Please return the lines below verbatim, beginning at the one that has "americano [10]. Esta" and stopping after the one that has "ormale, întâlniri de afaceri.", and add no other lines.
··· Data listing ···
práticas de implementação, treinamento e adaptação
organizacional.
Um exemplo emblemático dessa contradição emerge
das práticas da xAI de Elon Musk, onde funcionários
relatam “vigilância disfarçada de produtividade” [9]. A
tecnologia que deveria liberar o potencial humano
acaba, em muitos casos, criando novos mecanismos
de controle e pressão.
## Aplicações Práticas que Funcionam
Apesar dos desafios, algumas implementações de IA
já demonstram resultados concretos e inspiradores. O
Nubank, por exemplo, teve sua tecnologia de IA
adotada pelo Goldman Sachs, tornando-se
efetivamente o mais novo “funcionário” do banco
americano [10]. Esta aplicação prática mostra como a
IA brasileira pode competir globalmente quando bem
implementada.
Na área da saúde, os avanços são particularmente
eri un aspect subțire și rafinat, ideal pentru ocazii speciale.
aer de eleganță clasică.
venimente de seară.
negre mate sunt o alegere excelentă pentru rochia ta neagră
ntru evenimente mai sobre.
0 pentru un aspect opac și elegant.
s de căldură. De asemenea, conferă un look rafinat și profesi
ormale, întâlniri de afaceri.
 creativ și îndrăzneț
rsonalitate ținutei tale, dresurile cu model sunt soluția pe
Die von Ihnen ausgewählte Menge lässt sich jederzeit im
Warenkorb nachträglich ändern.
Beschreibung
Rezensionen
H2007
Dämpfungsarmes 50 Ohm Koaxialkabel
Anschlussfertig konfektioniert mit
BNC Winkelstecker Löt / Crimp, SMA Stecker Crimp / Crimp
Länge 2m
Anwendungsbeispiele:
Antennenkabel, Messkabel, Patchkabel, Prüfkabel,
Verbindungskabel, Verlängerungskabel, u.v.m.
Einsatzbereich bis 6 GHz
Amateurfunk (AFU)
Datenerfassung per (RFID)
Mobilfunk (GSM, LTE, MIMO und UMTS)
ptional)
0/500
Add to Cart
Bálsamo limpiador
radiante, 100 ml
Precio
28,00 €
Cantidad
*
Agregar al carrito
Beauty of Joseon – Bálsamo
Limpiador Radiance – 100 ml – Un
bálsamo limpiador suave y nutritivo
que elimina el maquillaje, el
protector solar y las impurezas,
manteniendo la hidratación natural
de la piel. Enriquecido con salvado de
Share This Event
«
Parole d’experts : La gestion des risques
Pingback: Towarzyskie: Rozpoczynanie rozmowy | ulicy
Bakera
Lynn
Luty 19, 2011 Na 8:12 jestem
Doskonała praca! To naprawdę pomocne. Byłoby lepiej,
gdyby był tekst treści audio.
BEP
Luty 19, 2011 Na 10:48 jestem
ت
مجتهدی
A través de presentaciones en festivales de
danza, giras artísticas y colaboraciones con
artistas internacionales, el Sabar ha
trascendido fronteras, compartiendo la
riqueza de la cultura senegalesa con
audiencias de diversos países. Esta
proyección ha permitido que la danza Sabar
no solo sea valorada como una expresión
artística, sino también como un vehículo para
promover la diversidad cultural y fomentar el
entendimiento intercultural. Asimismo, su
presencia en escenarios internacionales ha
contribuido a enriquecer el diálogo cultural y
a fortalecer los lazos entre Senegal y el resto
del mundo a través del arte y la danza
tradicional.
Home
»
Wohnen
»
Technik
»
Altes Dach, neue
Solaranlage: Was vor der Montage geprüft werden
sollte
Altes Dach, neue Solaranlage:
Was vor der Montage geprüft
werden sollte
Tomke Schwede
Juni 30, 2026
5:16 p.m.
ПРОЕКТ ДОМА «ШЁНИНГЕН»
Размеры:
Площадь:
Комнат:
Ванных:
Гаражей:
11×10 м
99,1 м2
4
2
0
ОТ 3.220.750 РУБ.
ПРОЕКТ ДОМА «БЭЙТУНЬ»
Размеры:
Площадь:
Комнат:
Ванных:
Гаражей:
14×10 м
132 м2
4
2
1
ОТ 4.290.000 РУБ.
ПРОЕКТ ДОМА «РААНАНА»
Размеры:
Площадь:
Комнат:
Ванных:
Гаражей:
···
Expected answer:
americano [10]. Esta aplicação prática mostra como a
IA brasileira pode competir globalmente quando bem
implementada.
Na área da saúde, os avanços são particularmente
eri un aspect subțire și rafinat, ideal pentru ocazii speciale.
aer de eleganță clasică.
venimente de seară.
negre mate sunt o alegere excelentă pentru rochia ta neagră
ntru evenimente mai sobre.
0 pentru un aspect opac și elegant.
s de căldură. De asemenea, conferă un look rafinat și profesi
ormale, întâlniri de afaceri.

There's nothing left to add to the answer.